Your task ▸
Using the entries below, output each line exactly from the first through the one that contains "which makes control".

Source data ▸
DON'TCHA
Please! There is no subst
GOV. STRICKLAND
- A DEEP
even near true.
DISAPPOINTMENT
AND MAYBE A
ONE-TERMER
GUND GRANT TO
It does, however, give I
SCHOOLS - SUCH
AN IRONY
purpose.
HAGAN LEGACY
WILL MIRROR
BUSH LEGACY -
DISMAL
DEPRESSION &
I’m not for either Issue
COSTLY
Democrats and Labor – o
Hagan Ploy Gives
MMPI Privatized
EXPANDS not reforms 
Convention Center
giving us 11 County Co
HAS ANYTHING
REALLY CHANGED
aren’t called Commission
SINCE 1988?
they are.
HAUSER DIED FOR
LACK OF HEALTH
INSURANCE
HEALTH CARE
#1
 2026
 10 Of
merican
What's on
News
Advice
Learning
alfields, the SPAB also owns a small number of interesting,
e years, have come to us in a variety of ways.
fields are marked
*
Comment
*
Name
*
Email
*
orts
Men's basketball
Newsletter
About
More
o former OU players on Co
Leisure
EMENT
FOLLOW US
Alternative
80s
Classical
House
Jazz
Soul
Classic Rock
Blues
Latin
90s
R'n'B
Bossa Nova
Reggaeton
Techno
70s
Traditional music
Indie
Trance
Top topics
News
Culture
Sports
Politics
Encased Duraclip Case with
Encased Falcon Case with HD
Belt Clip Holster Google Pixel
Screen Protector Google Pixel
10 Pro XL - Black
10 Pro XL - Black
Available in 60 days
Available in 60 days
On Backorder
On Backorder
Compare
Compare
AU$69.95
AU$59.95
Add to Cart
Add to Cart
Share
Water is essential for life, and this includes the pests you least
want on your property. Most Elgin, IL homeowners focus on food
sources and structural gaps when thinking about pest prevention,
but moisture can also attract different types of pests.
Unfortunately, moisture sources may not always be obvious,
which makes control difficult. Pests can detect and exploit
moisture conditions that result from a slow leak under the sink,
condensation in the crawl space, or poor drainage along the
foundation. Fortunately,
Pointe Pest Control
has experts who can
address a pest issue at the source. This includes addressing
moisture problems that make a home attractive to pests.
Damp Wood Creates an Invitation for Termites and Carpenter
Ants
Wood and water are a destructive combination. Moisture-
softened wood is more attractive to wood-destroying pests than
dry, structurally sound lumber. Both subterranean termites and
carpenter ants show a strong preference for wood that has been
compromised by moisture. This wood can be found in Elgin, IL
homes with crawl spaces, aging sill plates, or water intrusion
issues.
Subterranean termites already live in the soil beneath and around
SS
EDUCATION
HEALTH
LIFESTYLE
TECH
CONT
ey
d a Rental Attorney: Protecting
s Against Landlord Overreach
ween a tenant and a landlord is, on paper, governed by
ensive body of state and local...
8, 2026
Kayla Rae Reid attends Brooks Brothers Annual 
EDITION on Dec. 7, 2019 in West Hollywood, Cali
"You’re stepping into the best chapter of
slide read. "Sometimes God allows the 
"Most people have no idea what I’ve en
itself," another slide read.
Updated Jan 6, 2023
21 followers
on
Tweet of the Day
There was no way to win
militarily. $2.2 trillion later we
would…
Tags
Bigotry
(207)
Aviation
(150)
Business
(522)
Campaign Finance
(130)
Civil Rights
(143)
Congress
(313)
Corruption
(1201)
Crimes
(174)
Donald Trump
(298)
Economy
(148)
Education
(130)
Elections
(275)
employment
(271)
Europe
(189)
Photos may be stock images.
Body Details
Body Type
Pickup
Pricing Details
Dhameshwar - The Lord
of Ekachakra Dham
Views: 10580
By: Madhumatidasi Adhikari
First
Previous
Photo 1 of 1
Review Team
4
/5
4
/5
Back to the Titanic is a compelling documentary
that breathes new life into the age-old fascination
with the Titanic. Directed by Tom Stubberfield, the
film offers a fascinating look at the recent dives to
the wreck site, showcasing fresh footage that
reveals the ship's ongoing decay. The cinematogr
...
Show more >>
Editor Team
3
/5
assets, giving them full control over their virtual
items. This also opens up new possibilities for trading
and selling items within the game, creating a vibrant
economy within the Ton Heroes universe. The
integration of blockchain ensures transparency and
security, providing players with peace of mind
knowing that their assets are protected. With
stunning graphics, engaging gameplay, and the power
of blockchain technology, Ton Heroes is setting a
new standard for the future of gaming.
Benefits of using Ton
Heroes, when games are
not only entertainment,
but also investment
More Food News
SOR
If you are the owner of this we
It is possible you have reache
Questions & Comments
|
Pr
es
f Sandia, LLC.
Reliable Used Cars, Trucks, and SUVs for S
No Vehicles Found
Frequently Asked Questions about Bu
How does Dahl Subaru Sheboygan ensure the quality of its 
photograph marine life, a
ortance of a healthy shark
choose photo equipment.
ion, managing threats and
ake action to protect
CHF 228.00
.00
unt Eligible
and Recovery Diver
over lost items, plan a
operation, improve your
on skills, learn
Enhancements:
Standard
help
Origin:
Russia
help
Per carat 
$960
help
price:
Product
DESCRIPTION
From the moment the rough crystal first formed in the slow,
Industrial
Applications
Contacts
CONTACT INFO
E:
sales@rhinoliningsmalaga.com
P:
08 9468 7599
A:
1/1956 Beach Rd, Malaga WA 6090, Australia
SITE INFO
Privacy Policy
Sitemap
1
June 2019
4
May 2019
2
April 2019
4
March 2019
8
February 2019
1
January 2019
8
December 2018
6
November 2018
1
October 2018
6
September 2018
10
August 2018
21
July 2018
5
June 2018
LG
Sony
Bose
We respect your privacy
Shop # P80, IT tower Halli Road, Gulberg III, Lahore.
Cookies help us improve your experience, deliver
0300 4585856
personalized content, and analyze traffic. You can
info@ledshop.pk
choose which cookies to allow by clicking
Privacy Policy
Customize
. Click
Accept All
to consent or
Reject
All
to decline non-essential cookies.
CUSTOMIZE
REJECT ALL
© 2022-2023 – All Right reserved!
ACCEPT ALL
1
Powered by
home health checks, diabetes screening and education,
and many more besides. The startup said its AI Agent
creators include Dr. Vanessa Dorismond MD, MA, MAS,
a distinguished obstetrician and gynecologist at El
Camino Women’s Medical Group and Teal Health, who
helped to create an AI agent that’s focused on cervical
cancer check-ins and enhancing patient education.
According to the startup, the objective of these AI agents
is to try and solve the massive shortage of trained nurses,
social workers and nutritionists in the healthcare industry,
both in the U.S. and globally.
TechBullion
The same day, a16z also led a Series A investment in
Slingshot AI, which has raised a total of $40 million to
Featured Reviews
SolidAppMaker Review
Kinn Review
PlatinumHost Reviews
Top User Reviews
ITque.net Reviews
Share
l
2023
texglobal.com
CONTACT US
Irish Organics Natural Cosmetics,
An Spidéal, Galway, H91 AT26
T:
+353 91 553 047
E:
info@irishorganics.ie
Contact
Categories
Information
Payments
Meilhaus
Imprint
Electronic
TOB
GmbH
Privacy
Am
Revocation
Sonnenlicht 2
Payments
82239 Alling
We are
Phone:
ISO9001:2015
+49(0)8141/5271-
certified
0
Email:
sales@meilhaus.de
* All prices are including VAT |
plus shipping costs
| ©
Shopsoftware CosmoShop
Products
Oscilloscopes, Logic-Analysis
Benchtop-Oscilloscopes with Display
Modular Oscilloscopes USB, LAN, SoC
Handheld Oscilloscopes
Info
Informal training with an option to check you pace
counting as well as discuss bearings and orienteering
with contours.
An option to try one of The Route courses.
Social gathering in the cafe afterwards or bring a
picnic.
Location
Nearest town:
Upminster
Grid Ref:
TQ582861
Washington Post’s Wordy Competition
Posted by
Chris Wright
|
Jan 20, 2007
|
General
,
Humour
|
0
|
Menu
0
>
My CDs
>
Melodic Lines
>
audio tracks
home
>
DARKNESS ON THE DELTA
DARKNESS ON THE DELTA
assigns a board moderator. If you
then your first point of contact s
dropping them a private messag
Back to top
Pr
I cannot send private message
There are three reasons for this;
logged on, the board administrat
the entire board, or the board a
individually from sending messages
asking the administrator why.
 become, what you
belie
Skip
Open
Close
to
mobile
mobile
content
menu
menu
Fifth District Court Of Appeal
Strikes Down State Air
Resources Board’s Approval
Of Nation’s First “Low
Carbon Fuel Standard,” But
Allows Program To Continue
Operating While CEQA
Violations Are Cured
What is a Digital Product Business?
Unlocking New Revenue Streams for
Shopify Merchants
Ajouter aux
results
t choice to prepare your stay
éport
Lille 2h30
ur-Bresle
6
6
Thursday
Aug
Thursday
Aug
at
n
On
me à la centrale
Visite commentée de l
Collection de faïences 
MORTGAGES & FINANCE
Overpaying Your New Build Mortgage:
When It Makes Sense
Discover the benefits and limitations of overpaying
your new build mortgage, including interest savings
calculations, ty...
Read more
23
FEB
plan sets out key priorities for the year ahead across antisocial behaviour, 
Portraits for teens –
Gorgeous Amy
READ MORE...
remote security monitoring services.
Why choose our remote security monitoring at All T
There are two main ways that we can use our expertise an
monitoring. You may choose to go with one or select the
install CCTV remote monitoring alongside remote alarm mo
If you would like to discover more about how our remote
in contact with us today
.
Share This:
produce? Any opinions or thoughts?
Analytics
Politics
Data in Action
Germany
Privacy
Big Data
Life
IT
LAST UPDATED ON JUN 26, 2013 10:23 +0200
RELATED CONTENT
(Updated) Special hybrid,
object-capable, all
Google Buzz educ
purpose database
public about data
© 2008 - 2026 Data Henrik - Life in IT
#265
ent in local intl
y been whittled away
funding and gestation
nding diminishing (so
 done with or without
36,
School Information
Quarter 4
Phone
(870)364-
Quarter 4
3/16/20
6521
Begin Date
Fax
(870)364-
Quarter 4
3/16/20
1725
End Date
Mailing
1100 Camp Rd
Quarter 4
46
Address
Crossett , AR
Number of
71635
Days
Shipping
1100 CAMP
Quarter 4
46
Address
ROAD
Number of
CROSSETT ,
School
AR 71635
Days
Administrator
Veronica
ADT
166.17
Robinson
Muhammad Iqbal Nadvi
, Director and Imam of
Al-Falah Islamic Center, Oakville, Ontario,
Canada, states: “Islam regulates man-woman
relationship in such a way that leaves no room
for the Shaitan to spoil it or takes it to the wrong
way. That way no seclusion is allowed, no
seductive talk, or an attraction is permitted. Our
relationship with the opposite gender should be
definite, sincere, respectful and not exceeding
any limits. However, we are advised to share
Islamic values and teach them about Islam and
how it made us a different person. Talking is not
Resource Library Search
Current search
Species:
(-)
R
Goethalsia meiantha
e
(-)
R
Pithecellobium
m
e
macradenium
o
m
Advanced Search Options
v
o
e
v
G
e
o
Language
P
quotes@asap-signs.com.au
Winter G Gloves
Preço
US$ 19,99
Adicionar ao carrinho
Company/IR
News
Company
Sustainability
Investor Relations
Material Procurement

Task output ▸
DON'TCHA
Please! There is no subst
GOV. STRICKLAND
- A DEEP
even near true.
DISAPPOINTMENT
AND MAYBE A
ONE-TERMER
GUND GRANT TO
It does, however, give I
SCHOOLS - SUCH
AN IRONY
purpose.
HAGAN LEGACY
WILL MIRROR
BUSH LEGACY -
DISMAL
DEPRESSION &
I’m not for either Issue
COSTLY
Democrats and Labor – o
Hagan Ploy Gives
MMPI Privatized
EXPANDS not reforms 
Convention Center
giving us 11 County Co
HAS ANYTHING
REALLY CHANGED
aren’t called Commission
SINCE 1988?
they are.
HAUSER DIED FOR
LACK OF HEALTH
INSURANCE
HEALTH CARE
#1
 2026
 10 Of
merican
What's on
News
Advice
Learning
alfields, the SPAB also owns a small number of interesting,
e years, have come to us in a variety of ways.
fields are marked
*
Comment
*
Name
*
Email
*
orts
Men's basketball
Newsletter
About
More
o former OU players on Co
Leisure
EMENT
FOLLOW US
Alternative
80s
Classical
House
Jazz
Soul
Classic Rock
Blues
Latin
90s
R'n'B
Bossa Nova
Reggaeton
Techno
70s
Traditional music
Indie
Trance
Top topics
News
Culture
Sports
Politics
Encased Duraclip Case with
Encased Falcon Case with HD
Belt Clip Holster Google Pixel
Screen Protector Google Pixel
10 Pro XL - Black
10 Pro XL - Black
Available in 60 days
Available in 60 days
On Backorder
On Backorder
Compare
Compare
AU$69.95
AU$59.95
Add to Cart
Add to Cart
Share
Water is essential for life, and this includes the pests you least
want on your property. Most Elgin, IL homeowners focus on food
sources and structural gaps when thinking about pest prevention,
but moisture can also attract different types of pests.
Unfortunately, moisture sources may not always be obvious,
which makes control difficult. Pests can detect and exploit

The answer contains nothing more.